PROBLEM STATEMENT. Could you output the entries that follow exactly, omitting any pictures they contain?
--------------------------------
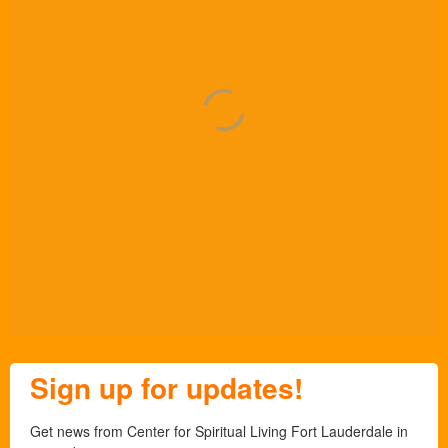
Sign up for updates!
Get news from Center for Spiritual Living Fort Lauderdale in 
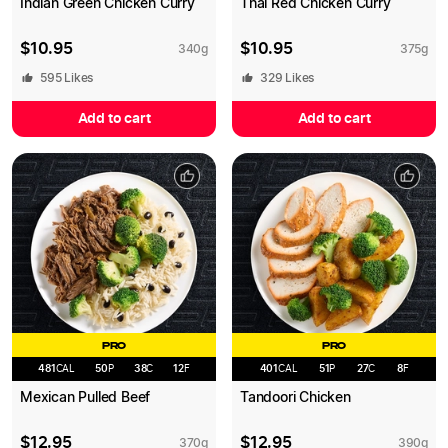
Indian Green Chicken Curry
Thai Red Chicken Curry
$
10.95
$
10.95
340
g
375
g
595
Likes
329
Likes
Add to cart
Add to cart
PRO
PRO
481
CAL
50
P
38
C
12
F
401
CAL
51
P
27
C
8
F
Mexican Pulled Beef
Tandoori Chicken
$
12.95
$
12.95
370
g
390
g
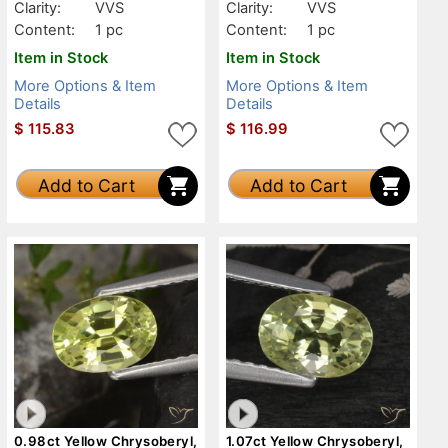
Clarity:
VVS
Clarity:
VVS
Content:
1 pc
Content:
1 pc
Item in Stock
Item in Stock
More Options & Item
More Options & Item
Details
Details
$
115.83
$
116.99
Add to Cart
Add to Cart
0.98ct Yellow Chrysoberyl,
1.07ct Yellow Chrysoberyl,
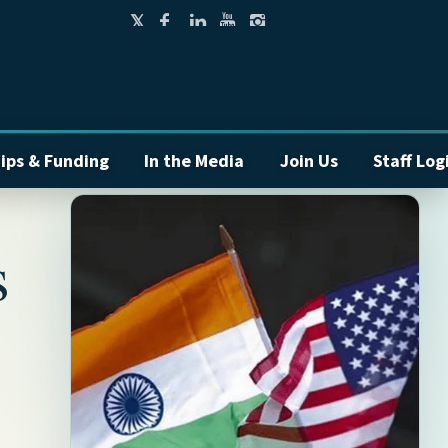
ips & Funding
In the Media
Join Us
Staff Log
s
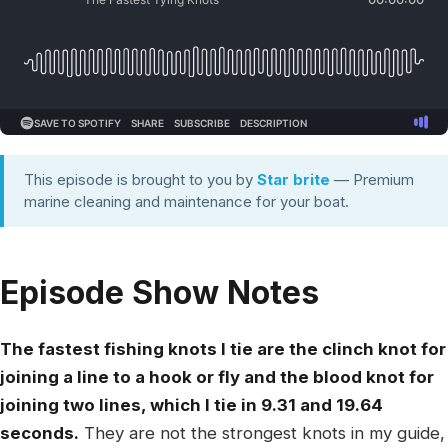
This episode is brought to you by
Star brite
— Premium
marine cleaning and maintenance for your boat.
Episode Show Notes
The fastest fishing knots I tie are the clinch knot for
joining a line to a hook or fly and the blood knot for
joining two lines, which I tie in 9.31 and 19.64
seconds.
They are not the strongest knots in my guide,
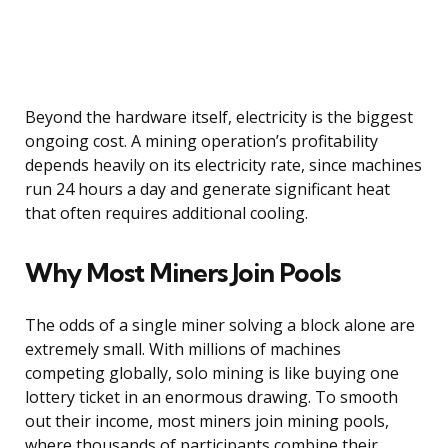
Beyond the hardware itself, electricity is the biggest
ongoing cost. A mining operation’s profitability
depends heavily on its electricity rate, since machines
run 24 hours a day and generate significant heat
that often requires additional cooling.
Why Most Miners Join Pools
The odds of a single miner solving a block alone are
extremely small. With millions of machines
competing globally, solo mining is like buying one
lottery ticket in an enormous drawing. To smooth
out their income, most miners join mining pools,
where thousands of participants combine their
--------------------------------
RESPONSE.
Sign up for updates!
Get news from Center for Spiritual Living Fort Lauderdale in 
Indian Green Chicken Curry
Thai Red Chicken Curry
$
10.95
$
10.95
340
g
375
g
595
Likes
329
Likes
Add to cart
Add to cart
PRO
PRO
481
CAL
50
P
38
C
12
F
401
CAL
51
P
27
C
8
F
Mexican Pulled Beef
Tandoori Chicken
$
12.95
$
12.95
370
g
390
g
Clarity:
VVS
Clarity:
VVS
Content:
1 pc
Content:
1 pc
Item in Stock
Item in Stock
More Options & Item
More Options & Item
Details
Details
$
115.83
$
116.99
Add to Cart
Add to Cart
0.98ct Yellow Chrysoberyl,
1.07ct Yellow Chrysoberyl,
ips & Funding
In the Media
Join Us
Staff Log
s
This episode is brought to you by
Star brite
— Premium
marine cleaning and maintenance for your boat.
Episode Show Notes
The fastest fishing knots I tie are the clinch knot for
joining a line to a hook or fly and the blood knot for
joining two lines, which I tie in 9.31 and 19.64
seconds.
They are not the strongest knots in my guide,
Beyond the hardware itself, electricity is the biggest
ongoing cost. A mining operation’s profitability
depends heavily on its electricity rate, since machines
run 24 hours a day and generate significant heat
that often requires additional cooling.
Why Most Miners Join Pools
The odds of a single miner solving a block alone are
extremely small. With millions of machines
competing globally, solo mining is like buying one
lottery ticket in an enormous drawing. To smooth
out their income, most miners join mining pools,
where thousands of participants combine their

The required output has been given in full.